Mario Rampersaud

Personal information
- Full name: Mario Amar Rampersaud
- Born: 24 November 1992 (age 33)
- Batting: Left-handed
- Role: Wicket-keeper

Domestic team information
- 2015/16–2017/18: Barbados

Career statistics
| Competition | First-class | List A |
| Matches | 14 | 3 |
| Runs scored | 291 | 32 |
| Batting average | 17.11 | 10.66 |
| 100s/50s | 0/0 | 0/0 |
| Top score | 36* | 20 |
| Catches/stumpings | 27/4 | 1/0 |
- Source: CricketArchive, 15 August 2024

= Mario Rampersaud =

Barbadian cricketer (born 1992)

Mario Amar Rampersaud (born 24 November 1992) is a Barbadian former cricketer who played for the Barbadian national side in West Indian domestic cricket as a wicket-keeper.

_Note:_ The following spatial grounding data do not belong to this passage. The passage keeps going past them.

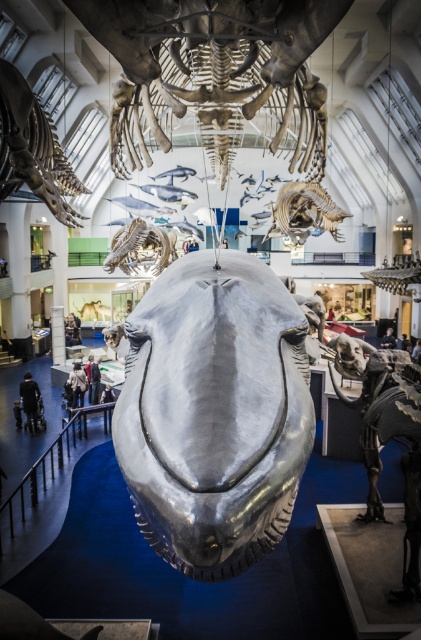 Question: Which of the following is the closest to the observer?

Choices:
 (A) (410, 259)
 (B) (402, 593)
 (C) (236, 566)

Answer: (C)

Question: Which point is closer to the camera?

Choices:
 (A) black fabric at lower left
 (B) shiny metallic dinosaur at upper center
 (C) shiny silver skeleton at upper center
 (D) dark gray fabric jacket at lower center

Answer: (C)

Question: Considering the real-world distances, which object is farthest from the shiny silver dinosaur at upper left?

Choices:
 (A) black fabric at lower left
 (B) shiny metallic dinosaur at upper right
 (C) black leather jacket at lower center

Answer: (B)

Question: Is the position of shiny metallic dinosaur at lower right less distant than that of black fabric at lower left?

Choices:
 (A) no
 (B) yes

Answer: (B)

Question: Observing the image, what is the correct spatial positioning of black fabric at lower left in reference to black leather jacket at lower center?

Choices:
 (A) left
 (B) right

Answer: (A)

Question: From the image, what is the correct spatial relationship of black fabric at lower left in relation to dark blue fabric at lower center?

Choices:
 (A) above
 (B) below

Answer: (B) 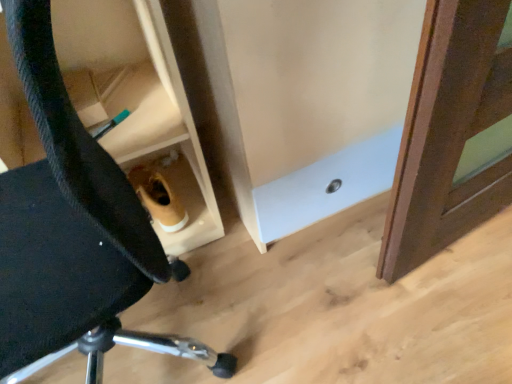 You are a GUI agent. You are given a task and a screenshot of the screen. Output one action in this format:
    pyautogui.click(x=<x>, y=<y>)
    Task: Click on the wooden cabinet at lower center
    The height and width of the screenshot is (384, 512).
    Given the screenshot: What is the action you would take?
    pyautogui.click(x=183, y=191)

What do you see at coordinates (183, 191) in the screenshot? This screenshot has width=512, height=384. I see `wooden cabinet at lower center` at bounding box center [183, 191].

What do you see at coordinates (74, 231) in the screenshot?
I see `black fabric chair at lower left` at bounding box center [74, 231].

Where is `black fabric chair at lower left`? Image resolution: width=512 pixels, height=384 pixels. black fabric chair at lower left is located at coordinates (74, 231).

I want to click on wooden cabinet at lower center, so click(x=183, y=191).

Which is more to the left, wooden cabinet at lower center or black fabric chair at lower left?

black fabric chair at lower left is more to the left.

Is wooden cabinet at lower center positioned before black fabric chair at lower left?

No.

Does point (201, 169) appear closer or farther from the camera than point (56, 238)?

Clearly, point (201, 169) is more distant from the camera than point (56, 238).

From the picture: From the image's perspective, between wooden cabinet at lower center and black fabric chair at lower left, who is located below?

From the image's view, black fabric chair at lower left is below.

From a real-world perspective, is wooden cabinet at lower center located higher than black fabric chair at lower left?

Actually, wooden cabinet at lower center is physically below black fabric chair at lower left in the real world.

Which object is wider, wooden cabinet at lower center or black fabric chair at lower left?

black fabric chair at lower left is wider.

Is wooden cabinet at lower center taller than black fabric chair at lower left?

In fact, wooden cabinet at lower center may be shorter than black fabric chair at lower left.

Which of these two, wooden cabinet at lower center or black fabric chair at lower left, is bigger?

With larger size is black fabric chair at lower left.

Is black fabric chair at lower left surrounded by wooden cabinet at lower center?

No, black fabric chair at lower left is located outside of wooden cabinet at lower center.

Consider the image. Are wooden cabinet at lower center and black fabric chair at lower left making contact?

No.

Is black fabric chair at lower left at the back of wooden cabinet at lower center?

That's not correct — wooden cabinet at lower center is not looking away from black fabric chair at lower left.

How distant is wooden cabinet at lower center from black fabric chair at lower left?

36.42 centimeters.

Find the location of a particular element. cabinetry that is above the black fabric chair at lower left (from the image's perspective) is located at coordinates (183, 191).

Does black fabric chair at lower left appear on the right side of wooden cabinet at lower center?

Incorrect, black fabric chair at lower left is not on the right side of wooden cabinet at lower center.

Is black fabric chair at lower left positioned behind wooden cabinet at lower center?

No, black fabric chair at lower left is in front of wooden cabinet at lower center.

Does point (26, 183) come in front of point (172, 186)?

Yes, it is in front of point (172, 186).

From the image's perspective, is black fabric chair at lower left positioned above or below wooden cabinet at lower center?

Clearly, from the image's perspective, black fabric chair at lower left is below wooden cabinet at lower center.

From a real-world perspective, is black fabric chair at lower left under wooden cabinet at lower center?

No, from a real-world perspective, black fabric chair at lower left is not beneath wooden cabinet at lower center.

Is black fabric chair at lower left wider or thinner than wooden cabinet at lower center?

In the image, black fabric chair at lower left appears to be wider than wooden cabinet at lower center.

Does black fabric chair at lower left have a lesser height compared to wooden cabinet at lower center?

In fact, black fabric chair at lower left may be taller than wooden cabinet at lower center.

From the picture: Can you confirm if black fabric chair at lower left is smaller than wooden cabinet at lower center?

No.

Is black fabric chair at lower left not inside wooden cabinet at lower center?

Yes, black fabric chair at lower left is not within wooden cabinet at lower center.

Rampersaud first played for the Barbados under-19s in 2009, aged only 16. However, he did not make a senior appearance until the 2015–16 Regional Four Day Competition, aged 22. Rampersaud made his first-class debut in Barbados' first match of the tournament, against Guyana in November 2015, but had little impact.

In June 2021, he was selected to take part in the Minor League Cricket tournament in the United States following the players' draft.